WHAT YOU HAVE TO DO: Output all entries precisely and leave out the pictures.

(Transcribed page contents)
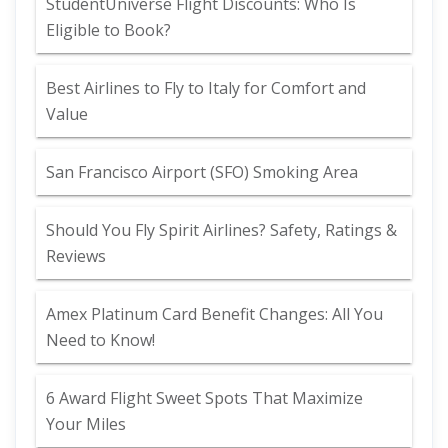
StudentUniverse Flight Discounts: Who Is
Eligible to Book?
Best Airlines to Fly to Italy for Comfort and
Value
San Francisco Airport (SFO) Smoking Area
Should You Fly Spirit Airlines? Safety, Ratings &
Reviews
Amex Platinum Card Benefit Changes: All You
Need to Know!
6 Award Flight Sweet Spots That Maximize
Your Miles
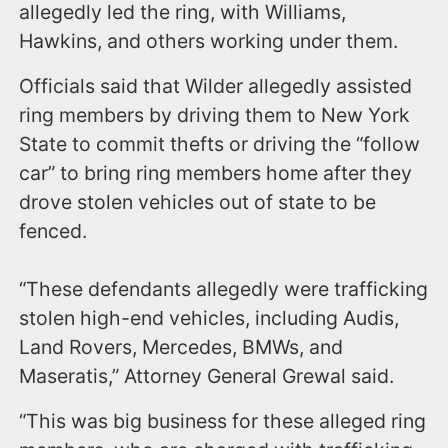
allegedly led the ring, with Williams,
Hawkins, and others working under them.
Officials said that Wilder allegedly assisted
ring members by driving them to New York
State to commit thefts or driving the “follow
car” to bring ring members home after they
drove stolen vehicles out of state to be
fenced.
“These defendants allegedly were trafficking
stolen high-end vehicles, including Audis,
Land Rovers, Mercedes, BMWs, and
Maseratis,” Attorney General Grewal said.
“This was big business for these alleged ring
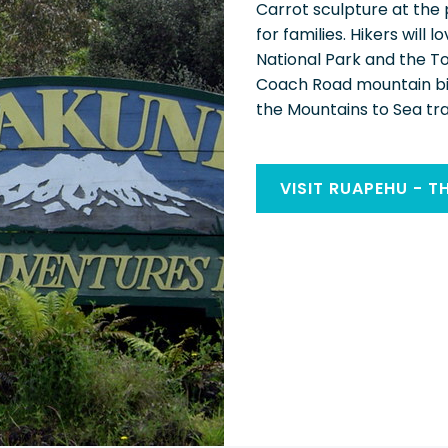
Carrot sculpture at the
for families. Hikers will
National Park and the T
Coach Road mountain bike
the Mountains to Sea trai
VISIT RUAPEHU - T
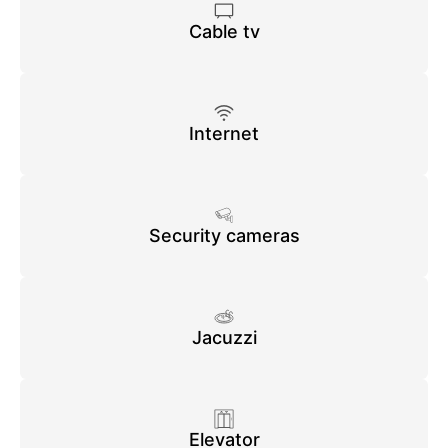
Cable tv
Internet
Security cameras
Jacuzzi
Elevator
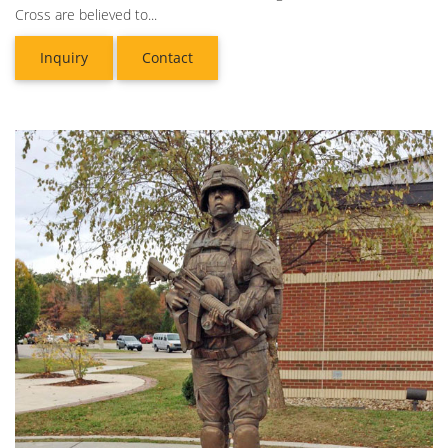
Cross are believed to...
Inquiry
Contact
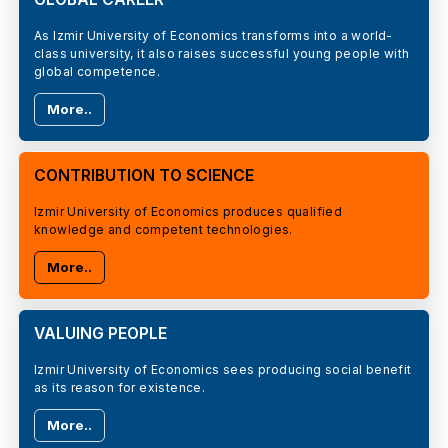
As Izmir University of Economics transforms into a world-
class university, it also raises successful young people with
global competence.
More..
CONTRIBUTION TO SCIENCE
Izmir University of Economics produces qualified
knowledge and competent technologies.
More..
VALUING PEOPLE
Izmir University of Economics sees producing social benefit
as its reason for existence.
More..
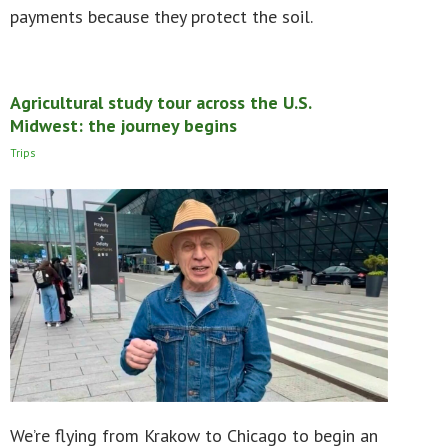
payments because they protect the soil.
Agricultural study tour across the U.S.
Midwest: the journey begins
Trips
We’re flying from Krakow to Chicago to begin an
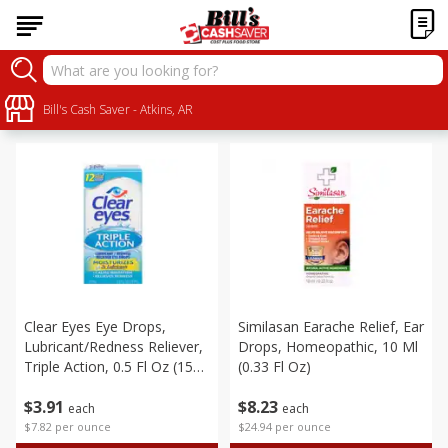
Personal Care
Sort by
Bill's Cash Saver - Atkins, AR
:
Choose filters
Clear Eyes Eye Drops,
Similasan Earache Relief, Ear
Lubricant/redness Reliever,
Drops, Homeopathic, 10 Ml
Triple Action, 0.5 Fl Oz (15
(0.33 Fl Oz)
Ml)
$
3
91
$
8
23
each
each
$7.82 per ounce
$24.94 per ounce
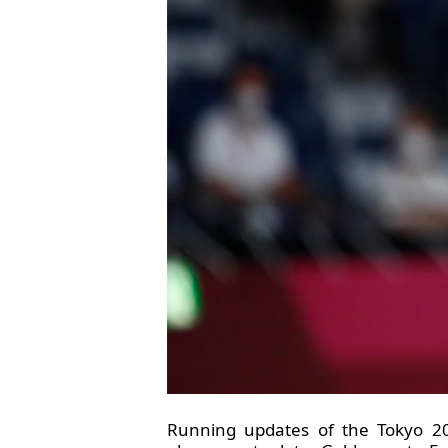
Running updates of the Tokyo 20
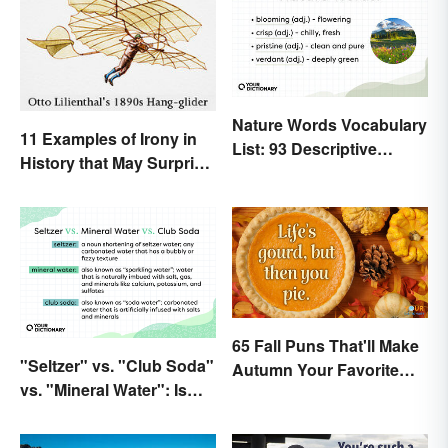
Nature Words Vocabulary
11 Examples of Irony in
List: 93 Descriptive
History that May Surprise
Words
You
65 Fall Puns That'll Make
"Seltzer" vs. "Club Soda"
Autumn Your Favorite
vs. "Mineral Water": Is
Season
There a Difference?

COMPLETED EXERCISE:
StudentUniverse Flight Discounts: Who Is
Eligible to Book?
Best Airlines to Fly to Italy for Comfort and
Value
San Francisco Airport (SFO) Smoking Area
Should You Fly Spirit Airlines? Safety, Ratings &
Reviews
Amex Platinum Card Benefit Changes: All You
Need to Know!
6 Award Flight Sweet Spots That Maximize
Your Miles
allegedly led the ring, with Williams,
Hawkins, and others working under them.
Officials said that Wilder allegedly assisted
ring members by driving them to New York
State to commit thefts or driving the “follow
car” to bring ring members home after they
drove stolen vehicles out of state to be
fenced.
“These defendants allegedly were trafficking
stolen high-end vehicles, including Audis,
Land Rovers, Mercedes, BMWs, and
Maseratis,” Attorney General Grewal said.
“This was big business for these alleged ring
Carrot sculpture at the
for families. Hikers will
National Park and the T
Coach Road mountain bike
the Mountains to Sea trai
VISIT RUAPEHU - T
Cable tv
Internet
Security cameras
Jacuzzi
Elevator
Cross are believed to...
Inquiry
Contact
As Izmir University of Economics transforms into a world-
class university, it also raises successful young people with
global competence.
More..
CONTRIBUTION TO SCIENCE
Izmir University of Economics produces qualified
knowledge and competent technologies.
More..
VALUING PEOPLE
Izmir University of Economics sees producing social benefit
as its reason for existence.
More..
payments because they protect the soil.
Agricultural study tour across the U.S.
Midwest: the journey begins
Trips
We’re flying from Krakow to Chicago to begin an
Personal Care
Sort by
Bill's Cash Saver - Atkins, AR
:
Choose filters
Clear Eyes Eye Drops,
Similasan Earache Relief, Ear
Lubricant/redness Reliever,
Drops, Homeopathic, 10 Ml
Triple Action, 0.5 Fl Oz (15
(0.33 Fl Oz)
Ml)
$
3
91
$
8
23
each
each
$7.82 per ounce
$24.94 per ounce
Running updates of the Tokyo 20
Nature Words Vocabulary
11 Examples of Irony in
List: 93 Descriptive
History that May Surprise
Words
You
65 Fall Puns That'll Make
"Seltzer" vs. "Club Soda"
Autumn Your Favorite
vs. "Mineral Water": Is
Season
There a Difference?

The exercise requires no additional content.